Move over grannies—or anyone who thought that grannies had a monopoly on knitting—Ally Bernstein A’13 and Betsy Sallee ’13are reclaiming the craft for college kids with a new yarn bombing club, Creating Order Out of Chaos.
“Creating Order out of Chaos is about taking something that’s transient, a yarn ball that’s really nothing, and arranging it to be tangible and permanent,” Sallee said. “It’s a philosophical idea applied to a craft—it’s why I love to knit.”
Last winter Bernstein taught Sallee the tricks of the trade. Sallee was so taken with the craft that she started a WestCo knitting club.
“Wesleyan doesn’t offer any fiber arts classes and there were no knitting clubs,” Sallee said. “There was no outlet for our creative impulses.”
The club began with only Sallee and a few other devotedknitters who met in the WestCo lobby once a week. Not discouraged, Sallee asked Bernstein to help her start something bigger.
“I just like making something that no one else has made,” Bernstein said. “I love knowing that no one else has made this physical thing because I’m holding it in my hands right now. I never finish projects. But Betsy brings a passion for organization and is much more product-oriented. That’s why we’re a great team.”
Bernstein and Sallee have encountered a considerable amount of student interest on campus.
“There are tons of knitters here,” Bernstein said. “People have learned how to knit during all parts of their lives, and they’re really coming out of the woodwork. To have a venue to do something more than knitting is great for a lot of people.”
“It’s a new spin for something old and neglected,” Sallee added.
Sallee and Bernstein agree that the club fosters an appreciation of their craft and promotes the rewards of both the process and the resulting product.
“It gets to the point where it’s nice to make something that’s not necessarily for yourself,” Bernstein said. “It’s a big motivating factor that takes away an element of selfishness. I can enjoy the process and be committed to it because it’s something for me and other people.”
Now that it has taken off, the club has plans in the works for donating their creations.
“We’re going to knit winter clothing items like hats, gloves, and scarves for a local charity that could really use extra clothing,” Bernstein said. “Knitting items does take a lot of effort, and people really do appreciate hand-knitted things to wear.”
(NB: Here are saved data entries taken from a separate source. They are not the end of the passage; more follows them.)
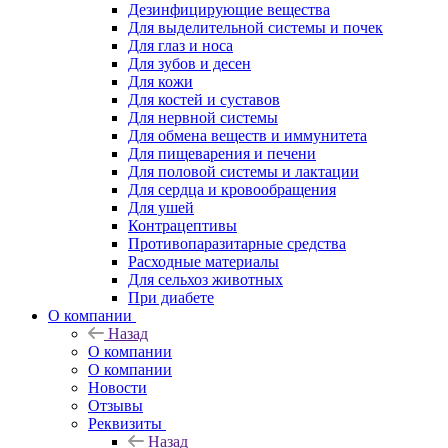
Дезинфицирующие вещества
Для выделительной системы и почек
Для глаз и носа
Для зубов и десен
Для кожи
Для костей и суставов
Для нервной системы
Для обмена веществ и иммунитета
Для пищеварения и печени
Для половой системы и лактации
Для сердца и кровообращения
Для ушей
Контрацептивы
Противопаразитарные средства
Расходные материалы
Для сельхоз животных
При диабете
О компании
Назад
О компании
О компании
Новости
Отзывы
Реквизиты
Назад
As the club hones their skills, Creating Out of Chaos plans to devote time in the spring to art installations and yarn bombing. Yarn bombing, which has been called the least offensive form of graffiti by some, uses decorative displays of vibrant knitting and crochet to adorn public spaces.
“Art installations zero in on one meaning, while yarn bombing is about the whole concept and process,” Sallee said.
“Regular graffiti can be about leaving your mark,” Bernstein said. “Chalking at Wesleyan has always had a political bent, but yarn bombing takes time and intent. Originally it was about urban reclamation—making cold spaces warm—but at Wesleyan it would obviously mean something different. It could really mean anything you wanted it to.”
Sallee plans to hang pom-poms and weave a yarn spider web from the trees across campus, while Bernstein has grand plans for art installations.
“I want to make a knitted cave where you would crawl through a tube in the dark, and then inside there would be knitted stalactites and stalagmites,” Bernstein said. “It would be about contrasting the scariness in the unknown with the weirdness inside.”